Spurious Response Strategy Effectiveness
Among encoding strategies, unrestricted (mixed) approaches yielded the highest bypass rates (0.91), while Hex encoding was the most efficient single strategy (average 1.80 attempts per successful bypass). ROT13 was least effective, with the lowest bypass rate (0.73) and highest average attempts (2.30).
Implementation Considerations
- Integration: ProAct can be deployed as a middleware layer in LLM inference pipelines, requiring access to conversation history and the ability to intercept and modify outputs.
- Resource Requirements: Defender performance scales with backend model capacity; however, the analyzer and evaluator can use lightweight models for efficiency.
- Deployment: ProAct is compatible with both open-source and proprietary LLMs, and can be combined with existing safety guardrails for maximal robustness.
- Limitations: Attackers may adapt by improving evaluator fidelity or using human-in-the-loop strategies, necessitating ongoing refinement of spurious response generation.

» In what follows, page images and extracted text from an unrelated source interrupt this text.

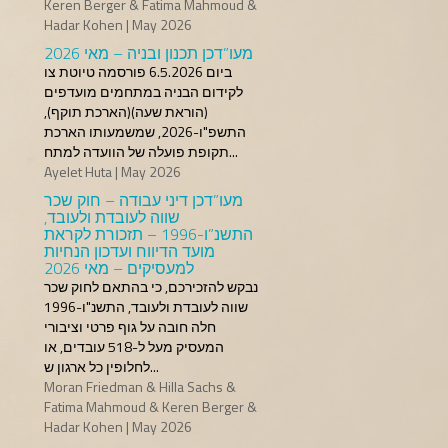
Keren Berger & Fatima Mahmoud &
Hadar Kohen | May 2026
מעו”דכן תכנון ובניה – מאי 2026
ביום 6.5.2026 פורסמה טיוטת צו
לקידום הבניה במתחמים מועדפים
(הוראת שעה)(הארכת תוקף),
התשפ"ו-2026, שמשמעותו הארכת
תקופת פועלה של הוועדה למתח...
Ayelet Huta | May 2026
מעו”דכן דיני עבודה – חוק שכר
שווה לעובדת ולעובד,
התשנ”ו-1996 – תזכורת לקראת
מועד הדיווח ועדכון הנחיות
למעסיקים – מאי 2026
נבקש להזכירכם, כי בהתאם לחוק שכר
שווה לעובדת ולעובד, התשנ"ו-1996
חלה חובה על גוף פרטי וציבורי
המעסיק מעל ל-518 עובדים, או
לחלופין כל ארגון ש...
Moran Friedman & Hilla Sachs &
Fatima Mahmoud & Keren Berger &
Hadar Kohen | May 2026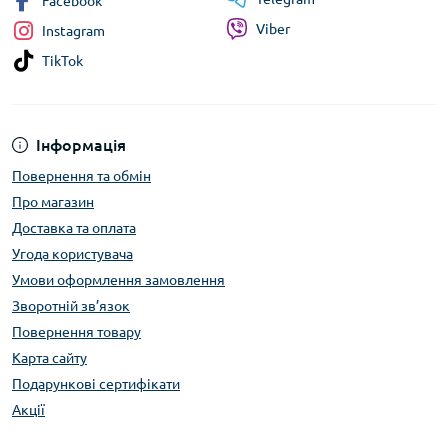
Facebook
Viber
Instagram
TikTok
Інформація
Повернення та обмін
Про магазин
Доставка та оплата
Угода користувача
Умови оформлення замовлення
Зворотній зв’язок
Повернення товару
Карта сайту
Подарункові сертифікати
Акції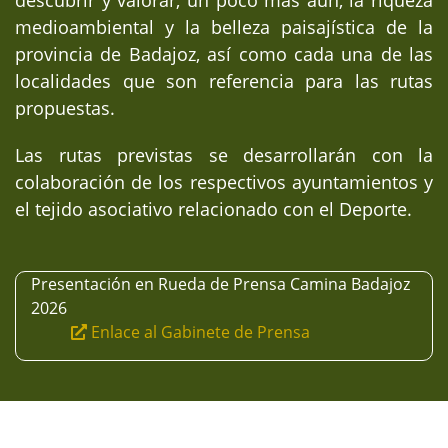
descubrir y valorar, un poco más aún, la riqueza
medioambiental y la belleza paisajística de la
provincia de Badajoz, así como cada una de las
localidades que son referencia para las rutas
propuestas.
Las rutas previstas se desarrollarán con la
colaboración de los respectivos ayuntamientos y
el tejido asociativo relacionado con el Deporte.
Presentación en Rueda de Prensa Camina Badajoz
2026
Enlace al Gabinete de Prensa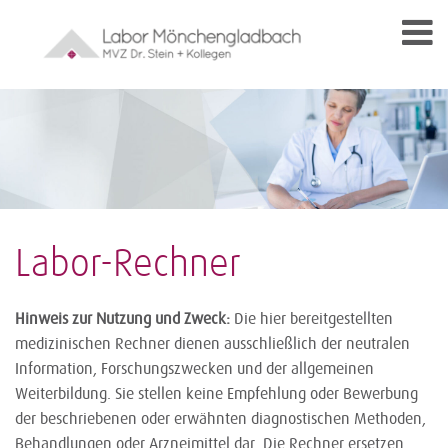
Labor-Rechner
Hinweis zur Nutzung und Zweck:
Die hier bereitgestellten
medizinischen Rechner dienen ausschließlich der neutralen
Information, Forschungszwecken und der allgemeinen
Weiterbildung. Sie stellen keine Empfehlung oder Bewerbung
der beschriebenen oder erwähnten diagnostischen Methoden,
Behandlungen oder Arzneimittel dar. Die Rechner ersetzen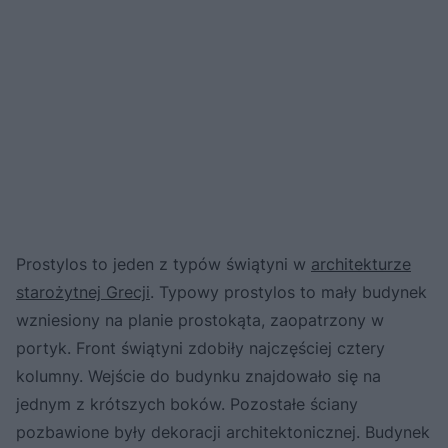
Prostylos to jeden z typów świątyni w
architekturze
starożytnej Grecji
. Typowy prostylos to mały budynek
wzniesiony na planie prostokąta, zaopatrzony w
portyk. Front świątyni zdobiły najczęściej cztery
kolumny. Wejście do budynku znajdowało się na
jednym z krótszych boków. Pozostałe ściany
pozbawione były dekoracji architektonicznej. Budynek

Implications and Future Directions
ProAct shifts the defense paradigm from passive filtering to proactive disruption, leveraging the attacker's reliance on imperfect evaluators. This approach is particularly effective against autonomous, multi-turn jailbreaks and can be combined with other defenses for layered security. Future work may explore adversarial co-evolution, adaptive spurious response generation, and integration with model-internal safety mechanisms. The framework's modularity and orthogonality make it a promising candidate for standardizing proactive LLM safety in production environments.
Conclusion
ProAct introduces a proactive, multi-agent defense framework that significantly reduces jailbreak attack success rates by misleading attacker evaluators with spurious, benign responses. The approach is orthogonal to existing defenses, preserves model utility, and scales with backend model capacity. ProAct represents a robust, dynamic strategy for safeguarding LLMs against evolving adversarial threats, with strong empirical support for its efficacy and practical deployability.